**Goal of the exercise:**
Begin the copy at the line containing "(Хетчбек) (2006-)" in the data below and end it at the line containing "bekommst & worin", keeping each line exact and leaving out pictures.
►
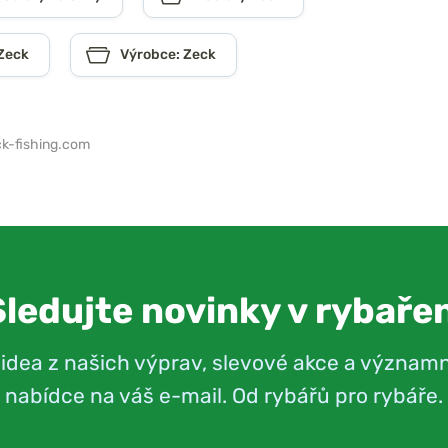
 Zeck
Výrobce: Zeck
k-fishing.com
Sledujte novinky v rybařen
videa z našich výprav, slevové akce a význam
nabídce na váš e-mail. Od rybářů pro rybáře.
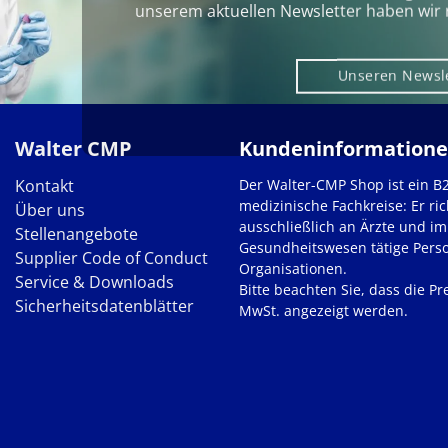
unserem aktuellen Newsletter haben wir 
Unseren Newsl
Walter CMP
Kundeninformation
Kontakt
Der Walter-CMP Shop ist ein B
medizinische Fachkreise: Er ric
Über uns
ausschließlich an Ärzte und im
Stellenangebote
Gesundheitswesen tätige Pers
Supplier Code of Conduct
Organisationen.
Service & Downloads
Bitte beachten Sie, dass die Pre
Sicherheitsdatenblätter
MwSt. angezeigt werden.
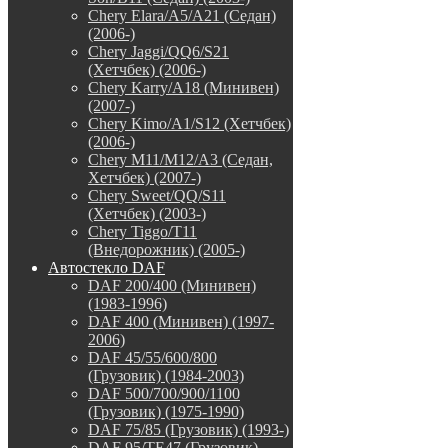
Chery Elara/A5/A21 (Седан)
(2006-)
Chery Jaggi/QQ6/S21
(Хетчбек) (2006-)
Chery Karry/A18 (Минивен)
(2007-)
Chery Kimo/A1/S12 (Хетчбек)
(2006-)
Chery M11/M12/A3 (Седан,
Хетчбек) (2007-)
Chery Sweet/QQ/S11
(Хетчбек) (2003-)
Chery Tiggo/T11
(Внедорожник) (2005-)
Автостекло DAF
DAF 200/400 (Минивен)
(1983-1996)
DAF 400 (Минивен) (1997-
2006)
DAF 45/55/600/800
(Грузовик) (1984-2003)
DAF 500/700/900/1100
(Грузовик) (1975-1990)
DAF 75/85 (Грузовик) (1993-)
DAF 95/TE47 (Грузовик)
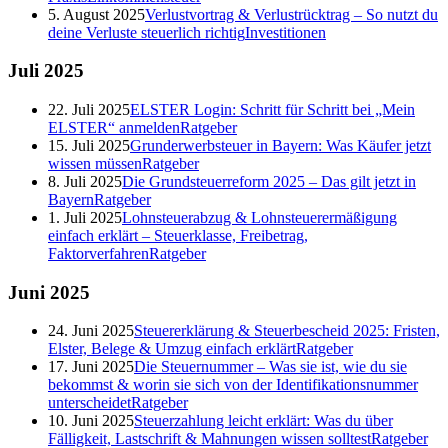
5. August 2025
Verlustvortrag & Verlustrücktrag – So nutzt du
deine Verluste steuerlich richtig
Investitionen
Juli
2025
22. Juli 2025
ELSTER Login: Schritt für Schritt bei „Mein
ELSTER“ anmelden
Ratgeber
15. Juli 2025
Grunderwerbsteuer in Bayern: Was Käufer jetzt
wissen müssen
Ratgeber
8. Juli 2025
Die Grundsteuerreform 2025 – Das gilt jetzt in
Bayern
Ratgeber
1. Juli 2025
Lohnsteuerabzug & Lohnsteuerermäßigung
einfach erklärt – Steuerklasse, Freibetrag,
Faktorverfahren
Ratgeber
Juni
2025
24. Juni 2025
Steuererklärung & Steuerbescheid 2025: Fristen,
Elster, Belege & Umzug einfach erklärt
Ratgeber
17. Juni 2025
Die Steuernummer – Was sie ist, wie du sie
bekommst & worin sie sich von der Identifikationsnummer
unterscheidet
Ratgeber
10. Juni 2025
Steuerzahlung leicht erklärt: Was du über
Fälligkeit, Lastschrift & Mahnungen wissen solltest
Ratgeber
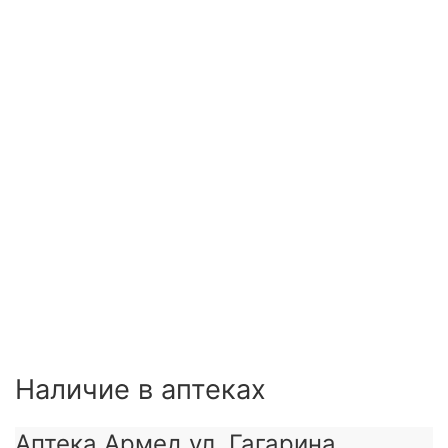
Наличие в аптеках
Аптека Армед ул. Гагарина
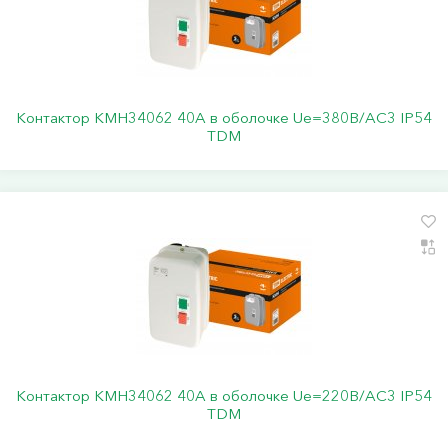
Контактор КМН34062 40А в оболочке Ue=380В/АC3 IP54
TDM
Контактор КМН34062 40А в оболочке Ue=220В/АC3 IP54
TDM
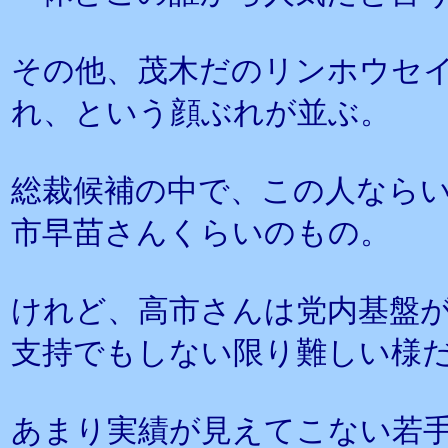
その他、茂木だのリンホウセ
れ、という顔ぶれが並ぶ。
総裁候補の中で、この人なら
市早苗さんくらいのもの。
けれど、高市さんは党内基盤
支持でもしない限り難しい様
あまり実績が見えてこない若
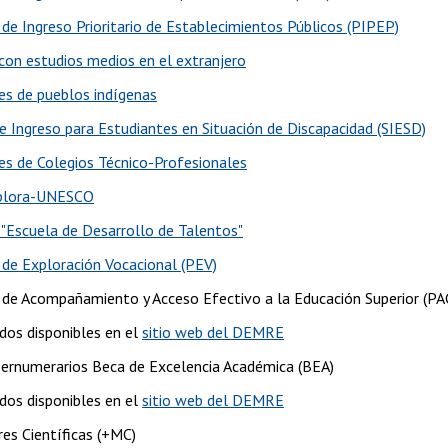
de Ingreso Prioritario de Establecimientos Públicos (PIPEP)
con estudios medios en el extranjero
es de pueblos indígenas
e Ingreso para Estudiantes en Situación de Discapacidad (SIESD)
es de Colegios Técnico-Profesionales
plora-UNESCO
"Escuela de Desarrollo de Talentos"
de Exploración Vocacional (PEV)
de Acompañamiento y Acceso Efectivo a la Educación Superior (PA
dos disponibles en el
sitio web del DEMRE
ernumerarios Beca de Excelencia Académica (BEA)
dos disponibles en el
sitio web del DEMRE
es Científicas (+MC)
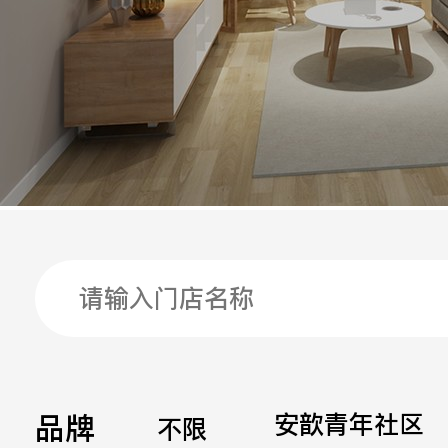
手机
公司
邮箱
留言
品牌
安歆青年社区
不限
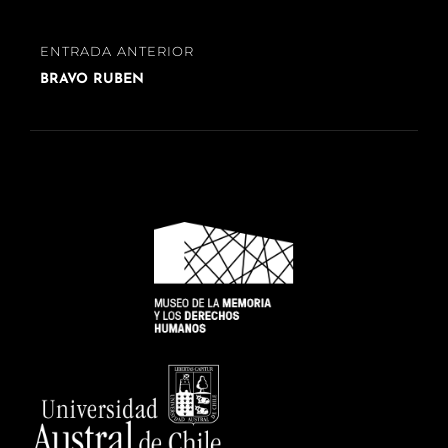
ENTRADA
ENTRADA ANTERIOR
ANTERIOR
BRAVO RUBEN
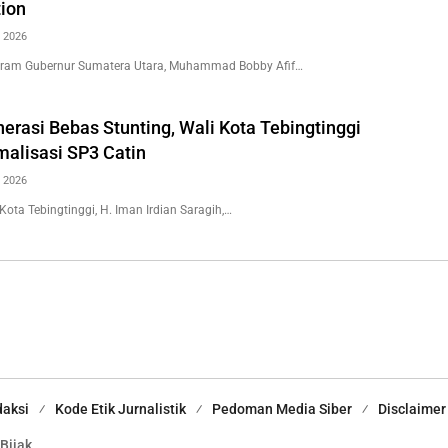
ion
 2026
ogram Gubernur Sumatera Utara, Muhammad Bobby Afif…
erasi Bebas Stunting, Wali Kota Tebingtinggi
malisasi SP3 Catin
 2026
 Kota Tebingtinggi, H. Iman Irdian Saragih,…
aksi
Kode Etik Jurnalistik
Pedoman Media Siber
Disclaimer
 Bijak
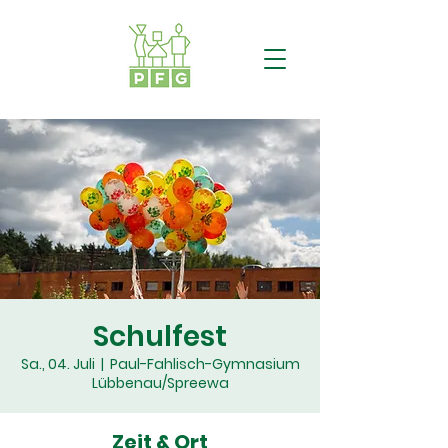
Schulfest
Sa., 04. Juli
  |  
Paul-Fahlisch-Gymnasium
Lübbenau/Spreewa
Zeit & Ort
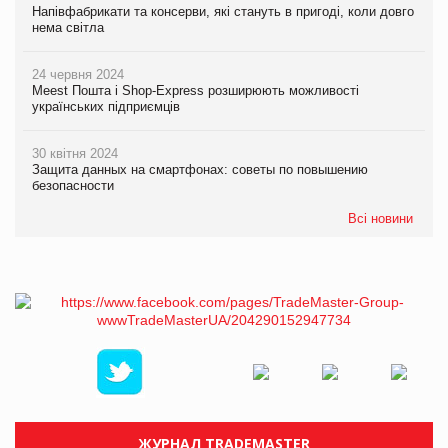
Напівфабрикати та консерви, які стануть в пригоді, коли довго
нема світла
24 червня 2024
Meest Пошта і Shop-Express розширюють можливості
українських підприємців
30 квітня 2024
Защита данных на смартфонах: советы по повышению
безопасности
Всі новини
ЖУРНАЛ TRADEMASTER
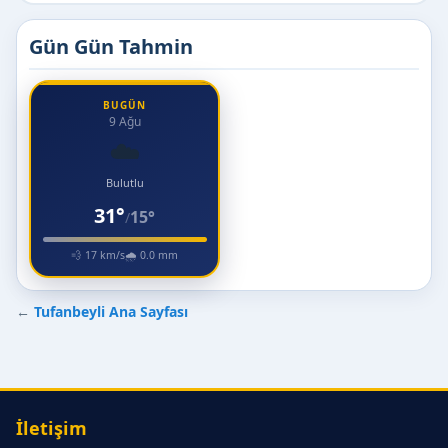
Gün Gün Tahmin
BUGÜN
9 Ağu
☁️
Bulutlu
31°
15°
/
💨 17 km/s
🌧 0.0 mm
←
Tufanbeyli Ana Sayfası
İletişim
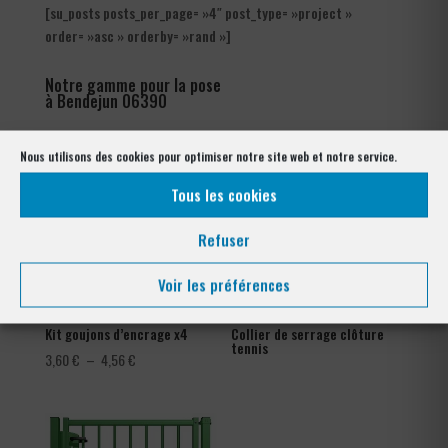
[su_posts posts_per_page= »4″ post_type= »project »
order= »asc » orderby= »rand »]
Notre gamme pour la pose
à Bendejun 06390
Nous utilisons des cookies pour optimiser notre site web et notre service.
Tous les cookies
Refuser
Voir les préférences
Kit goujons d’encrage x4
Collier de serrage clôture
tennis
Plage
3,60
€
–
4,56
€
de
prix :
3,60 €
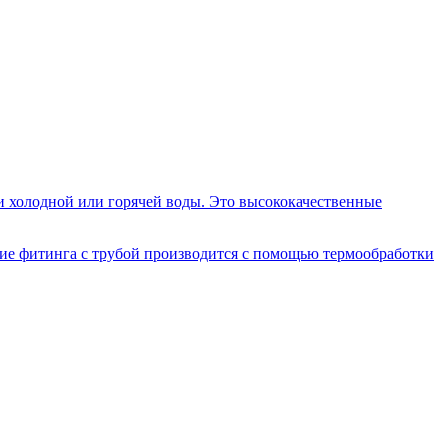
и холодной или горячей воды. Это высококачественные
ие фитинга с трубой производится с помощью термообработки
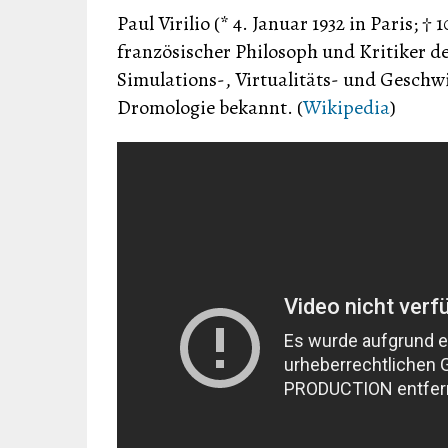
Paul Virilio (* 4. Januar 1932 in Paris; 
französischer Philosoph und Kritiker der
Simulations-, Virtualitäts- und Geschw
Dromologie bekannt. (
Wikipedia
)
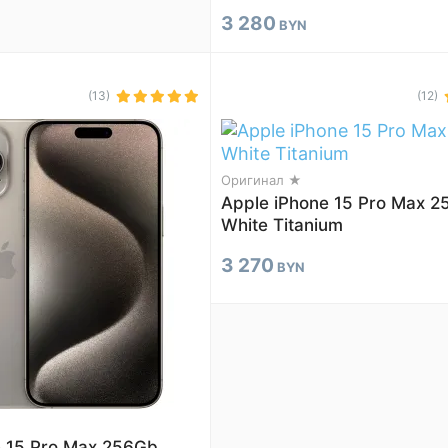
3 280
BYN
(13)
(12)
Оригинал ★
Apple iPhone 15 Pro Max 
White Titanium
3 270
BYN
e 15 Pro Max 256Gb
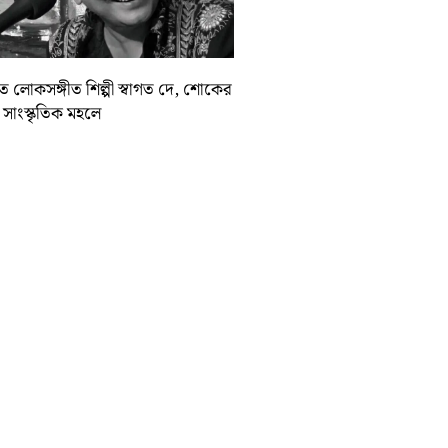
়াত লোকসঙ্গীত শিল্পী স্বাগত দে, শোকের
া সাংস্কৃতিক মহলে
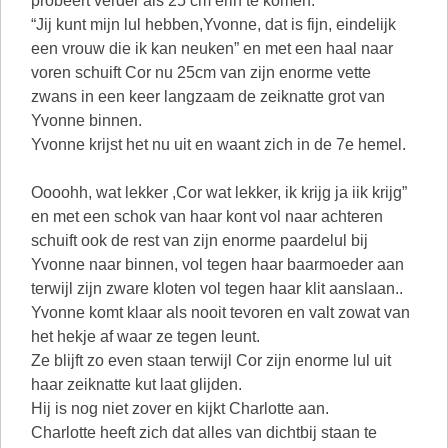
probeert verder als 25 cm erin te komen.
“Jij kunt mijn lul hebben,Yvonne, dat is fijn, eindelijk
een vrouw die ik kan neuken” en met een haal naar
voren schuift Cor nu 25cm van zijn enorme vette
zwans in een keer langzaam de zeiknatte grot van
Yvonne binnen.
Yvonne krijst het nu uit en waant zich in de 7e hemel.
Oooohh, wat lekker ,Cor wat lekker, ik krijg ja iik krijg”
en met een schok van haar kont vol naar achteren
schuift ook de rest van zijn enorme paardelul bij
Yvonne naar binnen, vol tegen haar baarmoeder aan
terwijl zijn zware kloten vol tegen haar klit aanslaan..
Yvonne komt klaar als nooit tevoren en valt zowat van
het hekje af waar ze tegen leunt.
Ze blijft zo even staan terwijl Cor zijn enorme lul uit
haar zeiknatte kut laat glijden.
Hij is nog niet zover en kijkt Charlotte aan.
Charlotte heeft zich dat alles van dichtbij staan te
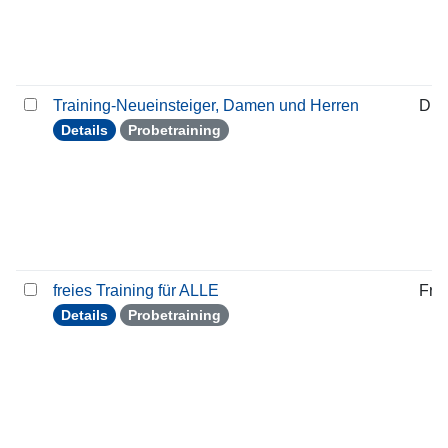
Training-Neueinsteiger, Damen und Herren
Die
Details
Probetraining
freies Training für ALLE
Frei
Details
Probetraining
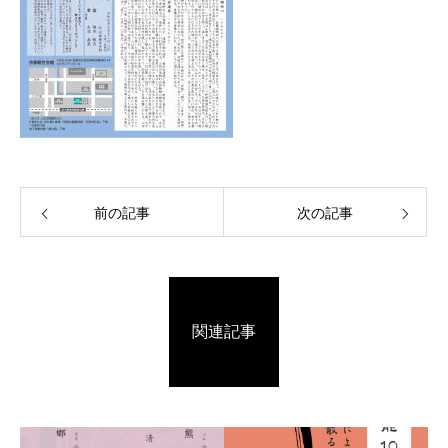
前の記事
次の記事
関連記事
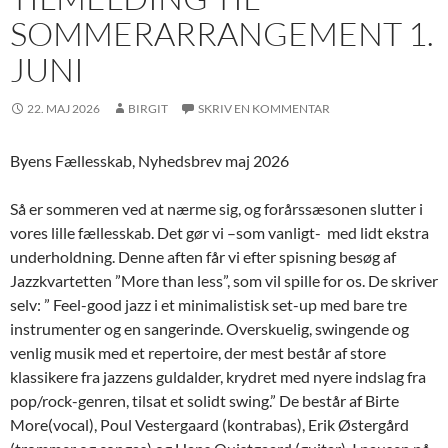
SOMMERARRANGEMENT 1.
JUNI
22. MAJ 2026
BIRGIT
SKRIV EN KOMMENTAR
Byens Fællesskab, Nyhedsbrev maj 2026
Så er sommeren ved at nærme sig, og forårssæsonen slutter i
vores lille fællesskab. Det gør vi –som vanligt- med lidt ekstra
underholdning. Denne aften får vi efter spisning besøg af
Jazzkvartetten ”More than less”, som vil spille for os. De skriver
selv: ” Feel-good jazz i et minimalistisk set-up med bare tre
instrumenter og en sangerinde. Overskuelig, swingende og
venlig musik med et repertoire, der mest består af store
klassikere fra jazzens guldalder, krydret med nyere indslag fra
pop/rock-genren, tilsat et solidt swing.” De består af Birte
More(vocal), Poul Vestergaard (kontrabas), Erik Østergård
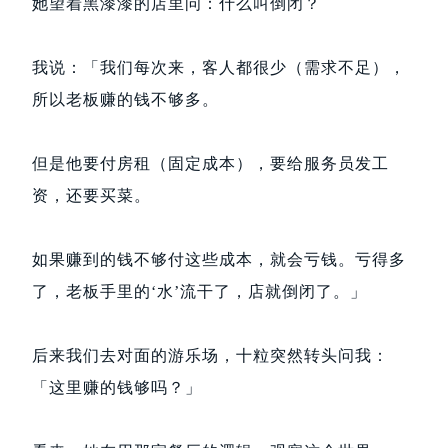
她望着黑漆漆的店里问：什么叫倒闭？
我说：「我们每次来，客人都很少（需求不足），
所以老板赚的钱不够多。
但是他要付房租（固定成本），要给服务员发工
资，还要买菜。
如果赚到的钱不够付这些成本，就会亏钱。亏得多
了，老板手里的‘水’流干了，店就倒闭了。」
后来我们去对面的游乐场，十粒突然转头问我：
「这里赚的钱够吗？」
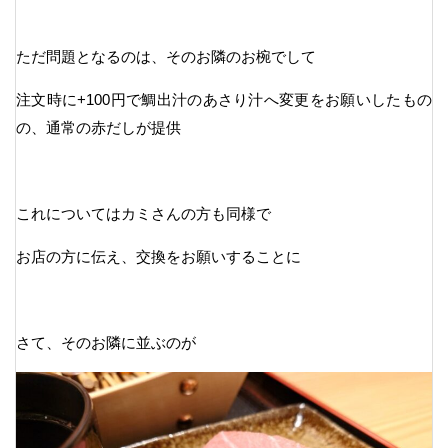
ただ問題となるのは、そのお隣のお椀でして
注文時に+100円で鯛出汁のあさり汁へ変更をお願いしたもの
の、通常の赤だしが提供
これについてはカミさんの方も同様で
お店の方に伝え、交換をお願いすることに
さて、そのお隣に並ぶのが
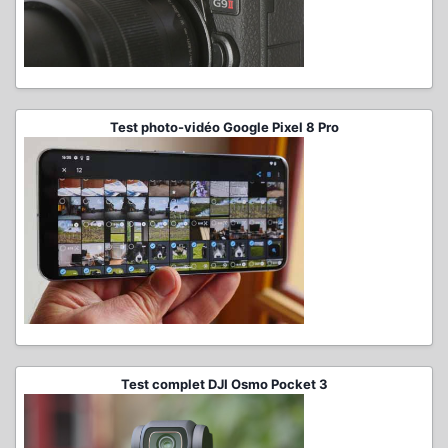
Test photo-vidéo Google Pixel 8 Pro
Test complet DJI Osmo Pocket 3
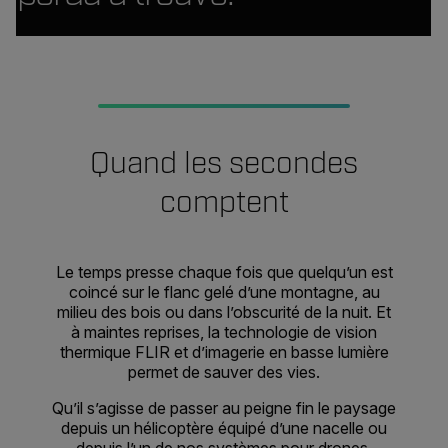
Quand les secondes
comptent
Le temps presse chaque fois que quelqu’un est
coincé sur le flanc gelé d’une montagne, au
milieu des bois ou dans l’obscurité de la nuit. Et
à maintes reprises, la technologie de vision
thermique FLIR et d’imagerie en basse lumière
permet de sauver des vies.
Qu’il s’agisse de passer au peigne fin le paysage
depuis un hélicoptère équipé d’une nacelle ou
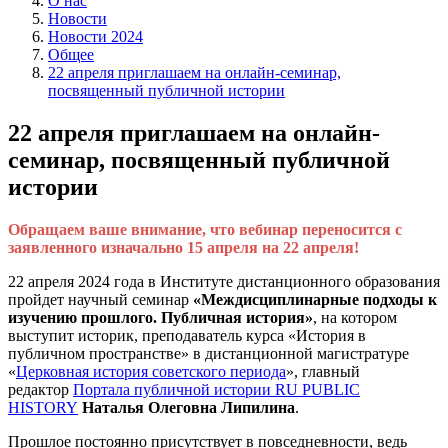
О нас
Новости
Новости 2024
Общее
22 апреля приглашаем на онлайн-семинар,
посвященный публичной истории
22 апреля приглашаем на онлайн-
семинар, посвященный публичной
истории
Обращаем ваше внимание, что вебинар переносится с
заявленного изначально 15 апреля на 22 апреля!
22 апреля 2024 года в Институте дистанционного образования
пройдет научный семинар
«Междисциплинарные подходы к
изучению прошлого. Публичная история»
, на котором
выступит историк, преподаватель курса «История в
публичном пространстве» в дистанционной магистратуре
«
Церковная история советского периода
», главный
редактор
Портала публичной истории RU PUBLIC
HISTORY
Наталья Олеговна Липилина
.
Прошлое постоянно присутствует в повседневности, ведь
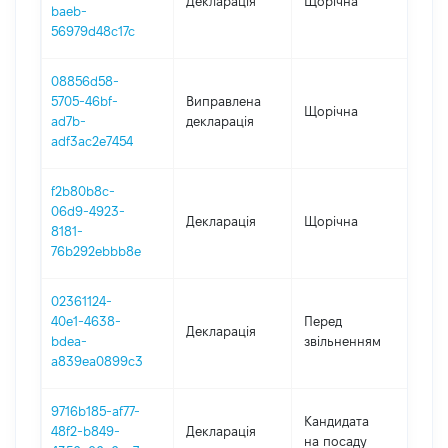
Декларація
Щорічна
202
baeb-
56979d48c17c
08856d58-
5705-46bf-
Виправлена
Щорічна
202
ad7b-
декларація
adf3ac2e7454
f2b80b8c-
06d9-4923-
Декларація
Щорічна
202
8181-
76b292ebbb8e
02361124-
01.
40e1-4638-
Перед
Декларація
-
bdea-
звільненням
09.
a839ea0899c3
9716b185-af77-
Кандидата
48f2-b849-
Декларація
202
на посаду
◄
**Response:**
(Хетчбек) (2006-)
Chery Karry/A18 (Минивен)
(2007-)
Chery Kimo/A1/S12 (Хетчбек)
(2006-)
Chery M11/M12/A3 (Седан,
Хетчбек) (2007-)
Chery Sweet/QQ/S11
(Хетчбек) (2003-)
Chery Tiggo/T11
(Внедорожник) (2005-)
Автостекло DAF
DAF 200/400 (Минивен)
(1983-1996)
DAF 400 (Минивен) (1997-
2006)
DAF 45/55/600/800
(Грузовик) (1984-2003)
DAF 500/700/900/1100
(Грузовик) (1975-1990)
DAF 75/85 (Грузовик) (1993-)
DAF 95/TE47 (Грузовик)
5. August 2025
Verlustvortrag & Verlustrücktrag – So nutzt du
deine Verluste steuerlich richtig
Investitionen
Juli
2025
22. Juli 2025
ELSTER Login: Schritt für Schritt bei „Mein
ELSTER“ anmelden
Ratgeber
15. Juli 2025
Grunderwerbsteuer in Bayern: Was Käufer jetzt
wissen müssen
Ratgeber
8. Juli 2025
Die Grundsteuerreform 2025 – Das gilt jetzt in
Bayern
Ratgeber
1. Juli 2025
Lohnsteuerabzug & Lohnsteuerermäßigung
einfach erklärt – Steuerklasse, Freibetrag,
Faktorverfahren
Ratgeber
Juni
2025
24. Juni 2025
Steuererklärung & Steuerbescheid 2025: Fristen,
Elster, Belege & Umzug einfach erklärt
Ratgeber
17. Juni 2025
Die Steuernummer – Was sie ist, wie du sie
bekommst & worin sie sich von der Identifikationsnummer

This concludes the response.